I have printed carbon fiber and while being very rigid it’s also very brittle… I think the first time you have an issue where the carriage drops on one side (happens more than you might think) it would crack.

I reprinted my top clamps in PC+ filament and I was able to tighten them to the point the pipes don’t slip which I couldn’t do with PLA. Also I reprinted the rest of the parts with 100% infill PLA and it helped noticeably with rigidity.

Cool to know about PC+. (I was today years old when I learned you could print in polycarbonate.) MarkForged’s onyx is a nylon filament. My experience with in diverse sectors it is that it’s very tough without being brittle.
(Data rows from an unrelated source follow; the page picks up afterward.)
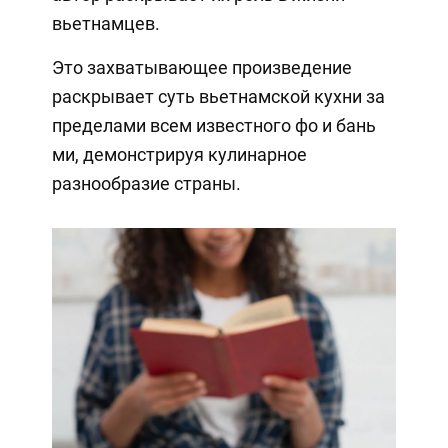
вьетнамцев.
Это захватывающее произведение
раскрывает суть вьетнамской кухни за
пределами всем известного фо и бань
ми, демонстрируя кулинарное
разнообразие страны.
Which tubes were slipping? I’m surprised that any of the forces are high enough. Was it a dramatic slip or were the tubes slowly working their way forward inside of the clamps?

That’s a good data point. Could you elaborate on it some? Specifically, in which parts did it help? Was it a visible flexing when you pushed on it, or was it something you could observe in the finished part?

Good point… I just checked and I was using CF PLA. That was super rigid, the nylon might help with that. I found I had to go to a 0.6 nozzle to avoid the fibers clogging.

When assembling I tightened until just barely to the point I couldn’t twist the horizontal pipes in the clamps… eventually the PLA failed after a couple months. Another alternative might be to put some masking tape on the pipes to give them traction and tighten less. PC is more flexy than PLA so everything is a tradeoff.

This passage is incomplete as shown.